Taqawan : histoire de destruction

Taqawan, peut-être le plus ambitieux des deux textes, se construit à mi-chemin entre le policier, le roman de mœurs et le traité de biologie, un mélange aussi improbable que réussi. Le·a lecteur·rice se trouve déconcerté·e, presque agressé·e de toutes parts ; par la violence du prologue, par la masse d’information reçue, par la détresse des personnages. Un trouble parfaitement maîtrisé par l’écrivain, qui guide ainsi son lectorat dans les méandres de l’événement, en révèle le côté tragique comme insolite, et parvient à créer un quatuor inoubliable de personnages aussi disparates que complémentaires. Le roman ne perd jamais de vue le sujet central de l’histoire du Québec, tant sur le plan social que culturel, sur ses aspects les plus graves comme les plus légers. L’auteur articule avec justesse la crise écologique, environnementale, territoriale et humaine en montrant combien les tensions peuvent s’exacerber les unes les autres.

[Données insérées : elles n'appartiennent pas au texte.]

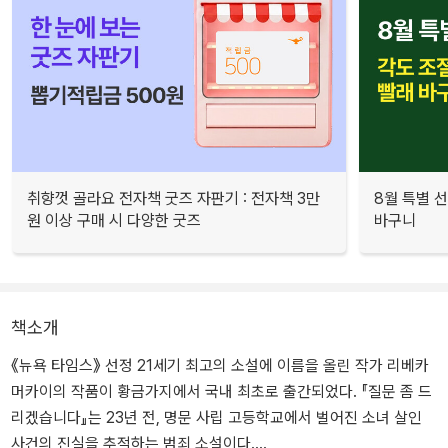
취향껏 골라요 전자책 굿즈 자판기 : 전자책 3만
8월 특별 선
원 이상 구매 시 다양한 굿즈
바구니
책소개
《뉴욕 타임스》 선정 21세기 최고의 소설에 이름을 올린 작가 리베카
머카이의 작품이 황금가지에서 국내 최초로 출간되었다. 『질문 좀 드
리겠습니다』는 23년 전, 명문 사립 고등학교에서 벌어진 소녀 살인
사건의 진실을 추적하는 범죄 소설이다.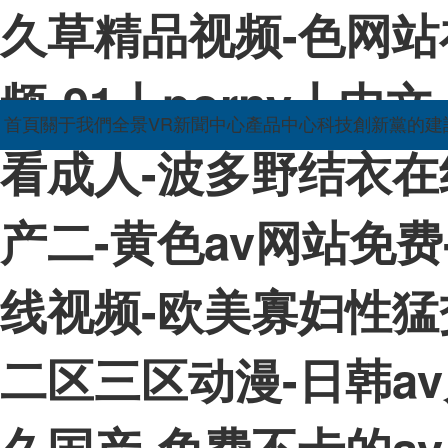
久草精品视频-色网站
频-91丨porny丨中
首頁
關于我們
全景VR
新聞中心
產品中心
科技創新
黨的建
看成人-波多野结衣在
产二-黄色av网站免费
线视频-欧美寡妇性猛交
二区三区动漫-日韩a
久国产-免费不卡的a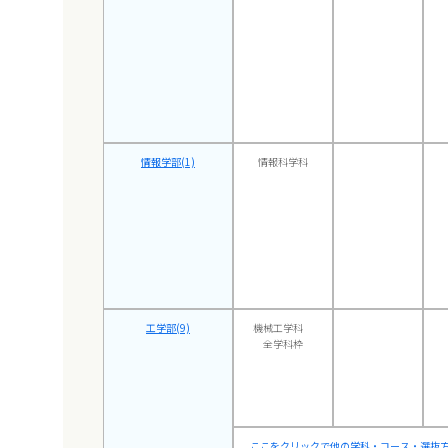
情報学部(1)
情報科学科
工学部(9)
機械工学科
全学科枠
ここをクリックで他の学科・コース・選抜方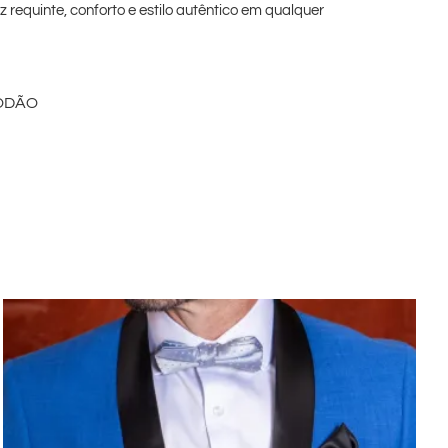
requinte, conforto e estilo autêntico em qualquer
ODÃO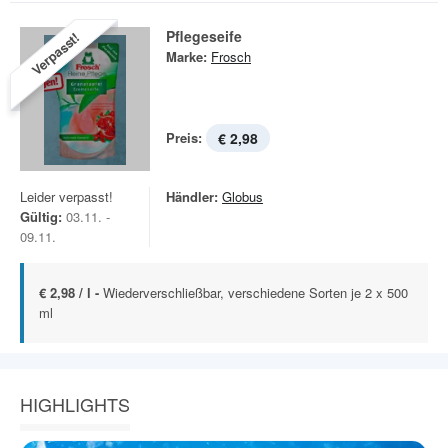
Pflegeseife
Verpasst!
Marke:
Frosch
Preis:
€ 2,98
Leider verpasst!
Händler:
Globus
Gültig:
03.11. -
09.11.
€ 2,98 / l -
Wiederverschließbar, verschiedene Sorten je 2 x 500
ml
HIGHLIGHTS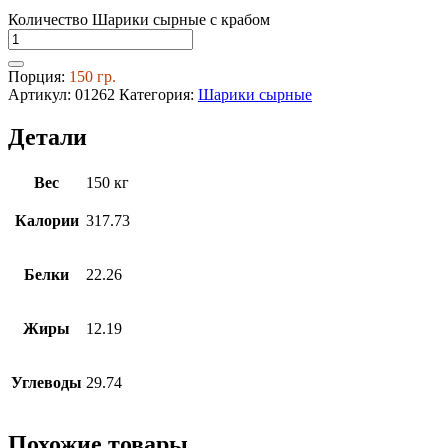
Количество Шарики сырные с крабом
Порция:
150 гр.
Артикул:
01262
Категория:
Шарики сырные
Детали
Вес
150 кг
Калории
317.73
Белки
22.26
Жиры
12.19
Углеводы
29.74
Похожие товары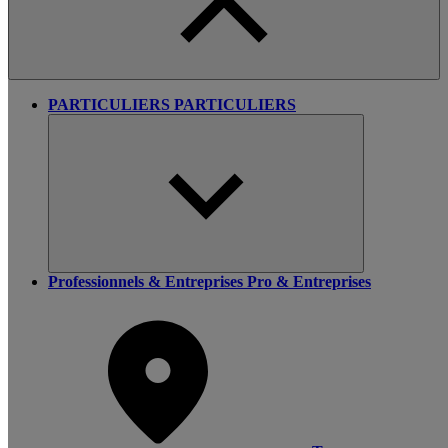
PARTICULIERS
PARTICULIERS
Professionnels & Entreprises
Pro & Entreprises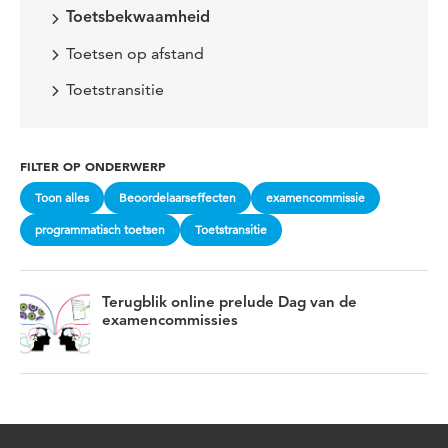
Toetsbekwaamheid
Toetsen op afstand
Toetstransitie
FILTER OP ONDERWERP
Toon alles
Beoordelaarseffecten
examencommissie
programmatisch toetsen
Toetstransitie
Terugblik online prelude Dag van de
examencommissies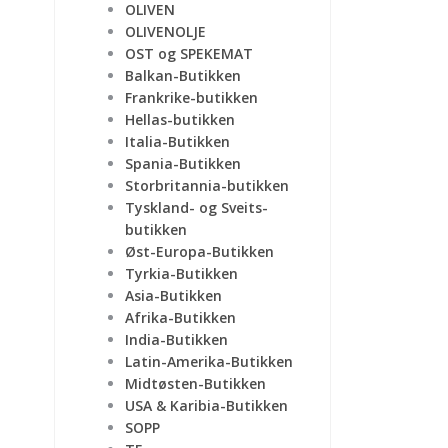
OLIVEN
OLIVENOLJE
OST og SPEKEMAT
Balkan-Butikken
Frankrike-butikken
Hellas-butikken
Italia-Butikken
Spania-Butikken
Storbritannia-butikken
Tyskland- og Sveits-
butikken
Øst-Europa-Butikken
Tyrkia-Butikken
Asia-Butikken
Afrika-Butikken
India-Butikken
Latin-Amerika-Butikken
Midtøsten-Butikken
USA & Karibia-Butikken
SOPP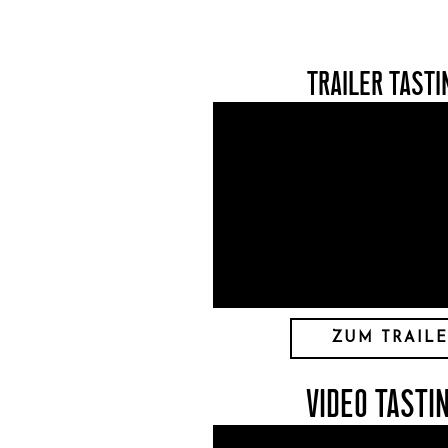
TRAILER TASTIN
ZUM TRAIL
VIDEO TASTIN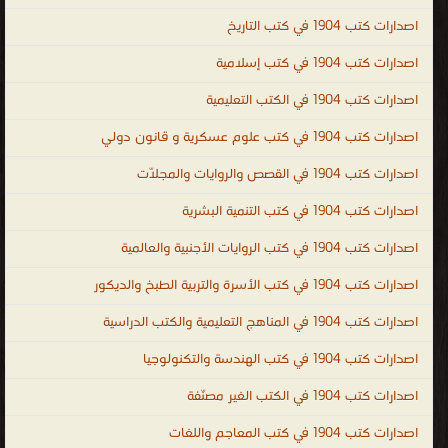
اصدارات كتب 1904 في كتب التاريخ
اصدارات كتب 1904 في كتب إسلامية
اصدارات كتب 1904 في الكتب التعليمية
اصدارات كتب 1904 في كتب علوم عسكرية و قانون دولي
اصدارات كتب 1904 في القصص والروايات والمجلّات
اصدارات كتب 1904 في كتب التنمية البشرية
اصدارات كتب 1904 في كتب الروايات الأجنبية والعالمية
اصدارات كتب 1904 في كتب الأسرة والتربية الطبخ والديكور
اصدارات كتب 1904 في المناهج التعليمية والكتب الدراسية
اصدارات كتب 1904 في كتب الهندسة والتكنولوجيا
اصدارات كتب 1904 في الكتب الغير مصنّفة
اصدارات كتب 1904 في كتب المعاجم واللغات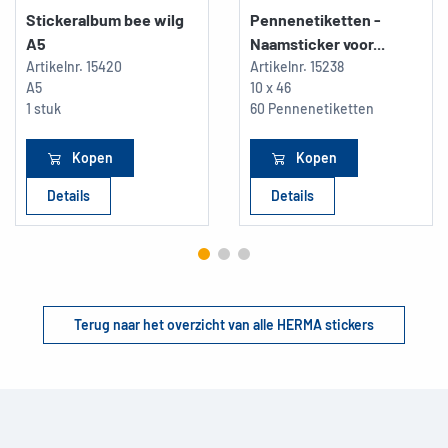
Stickeralbum bee wilg
Pennenetiketten -
A5
Naamsticker voor...
Artikelnr.
15420
Artikelnr.
15238
A5
10 x 46
1 stuk
60 Pennenetiketten
Kopen
Kopen
Details
Details
Terug naar het overzicht van alle HERMA stickers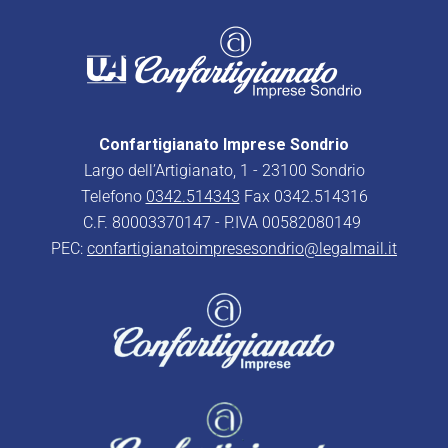
Confartigianato Imprese Sondrio
Largo dell’Artigianato, 1 - 23100 Sondrio
Telefono
0342.514343
Fax 0342.514316
C.F. 80003370147 - P.IVA 00582080149
PEC:
confartigianatoimpresesondrio@legalmail.it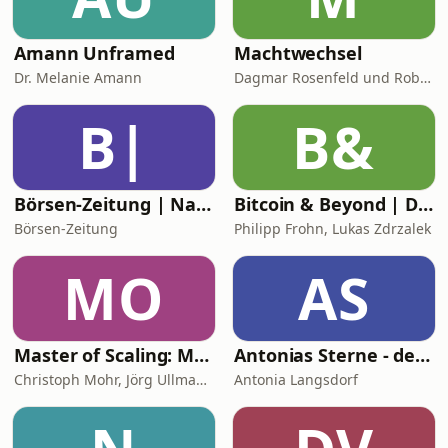
Amann Unframed
Machtwechsel
Dr. Melanie Amann
Dagmar Rosenfeld und Robin Alexander
B|
B&
Börsen-Zeitung | Nachhaltiges Investieren
Bitcoin & Beyond | Dein Geld neu denken
Börsen-Zeitung
Philipp Frohn, Lukas Zdrzalek
MO
AS
Master of Scaling: Marketing messbar machen – mit Ads, Automatisierung & KI
Antonias Sterne - der Astrologie Podcast
Christoph Mohr, Jörg Ullmann, Master of Search GmbH
Antonia Langsdorf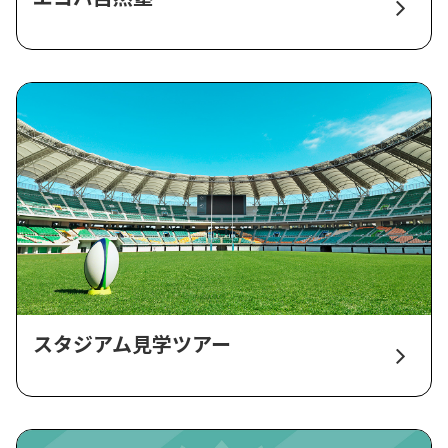
スタジアム見学ツアー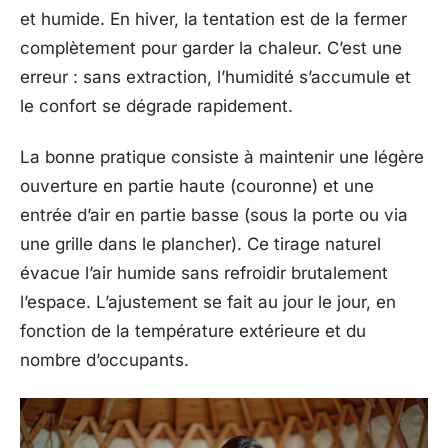
et humide. En hiver, la tentation est de la fermer
complètement pour garder la chaleur. C’est une
erreur : sans extraction, l’humidité s’accumule et
le confort se dégrade rapidement.
La bonne pratique consiste à maintenir une légère
ouverture en partie haute (couronne) et une
entrée d’air en partie basse (sous la porte ou via
une grille dans le plancher). Ce tirage naturel
évacue l’air humide sans refroidir brutalement
l’espace. L’ajustement se fait au jour le jour, en
fonction de la température extérieure et du
nombre d’occupants.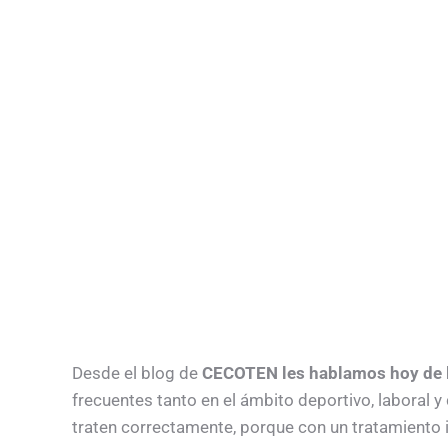
Desde el blog de
CECOTEN les hablamos hoy de l
frecuentes tanto en el ámbito deportivo, laboral 
traten correctamente, porque con un tratamiento i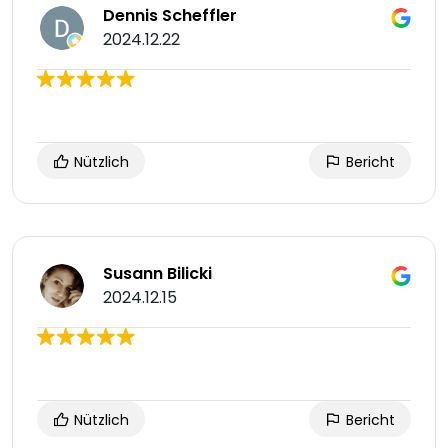
Dennis Scheffler
2024.12.22
Nützlich
Bericht
Susann Bilicki
2024.12.15
Nützlich
Bericht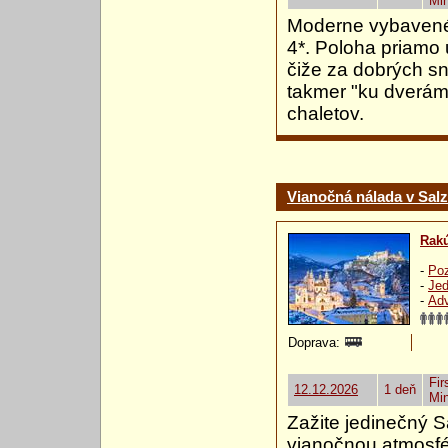
Mi
Moderne vybavené a
4*. Poloha priamo 
čiže za dobrých s
takmer "ku dverám
chaletov.
Vianočná nálada v Sal
Rak
-
Poz
-
Jed
-
Ad
Doprava:
Fir
12.12.2026
1 deň
Mi
Zažite jedinečný S
vianočnou atmosfé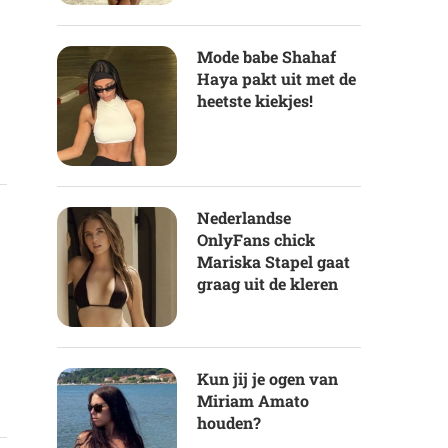
Mode babe Shahaf
Haya pakt uit met de
heetste kiekjes!
Nederlandse
OnlyFans chick
Mariska Stapel gaat
graag uit de kleren
Kun jij je ogen van
Miriam Amato
houden?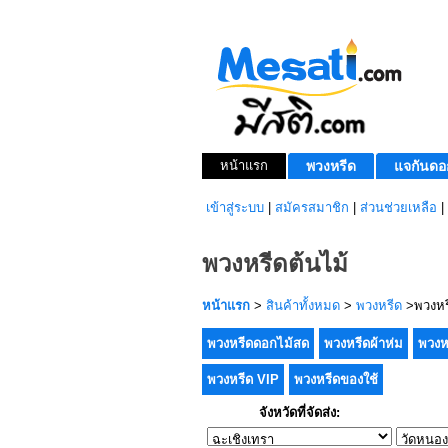
หน้าแรก
พวงหรีด
แจกันดอ
เข้าสู่ระบบ
|
สมัครสมาชิก
|
ส่วนช่วยเหลือ
|
พวงหรีดต้นไม้
หน้าแรก
>
สินค้าทั้งหมด
>
พวงหรีด
>พวงหรี
พวงหรีดดอกไม้สด
พวงหรีดผ้าห่ม
พวงห
พวงหรีด VIP
พวงหรีดของใช้
จังหวัดที่จัดส่ง: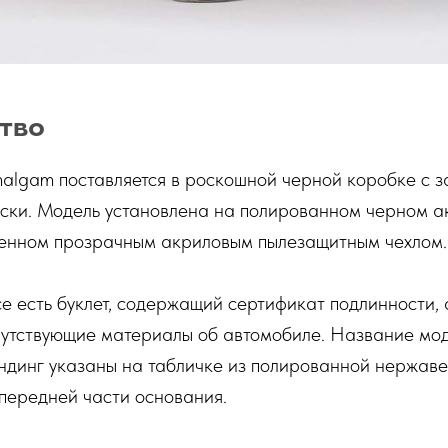
тво
algam поставляется в роскошной черной коробке с 
оски. Модель установлена на полированном черном 
енном прозрачным акриловым пылезащитным чехлом.
се есть буклет, содержащий сертификат подлинности, 
утствующие материалы об автомобиле. Название мод
ндинг указаны на табличке из полированной нержаве
передней части основания.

Oyana : mémoires et héritage

Dans Oyana, seuls deux personnages portent l’histoire, et encore, on ne les découvre qu’à travers une longue lettre, écrite par Oyana à son compagnon Xavier. Cela suffit cependant pour camper le couple avec une redoutable efficacité, et pour faire de ce court roman une lecture fulgurante. En 150 pages à peine, l’on comprend dans quelle mesure le passé de l’héroïne est relié à celui de l’ETA, combien elle a passé sa vie à se fuir elle-même, comment elle en est venue à renverser du jour au lendemain les fragiles fondations d’une existence dans laquelle elle ne s’est jamais reconnue. 

Plus intimiste, mais peut-être encore plus violent que Taqawan, Oyana brosse un portrait touchant d’une femme privée de son existence par des idéaux auxquels elle n’est même pas certaine d’avoir cru, et laisse à son·sa lecteur·rice un sentiment assez unique : un mélange d’effroi et de fascination.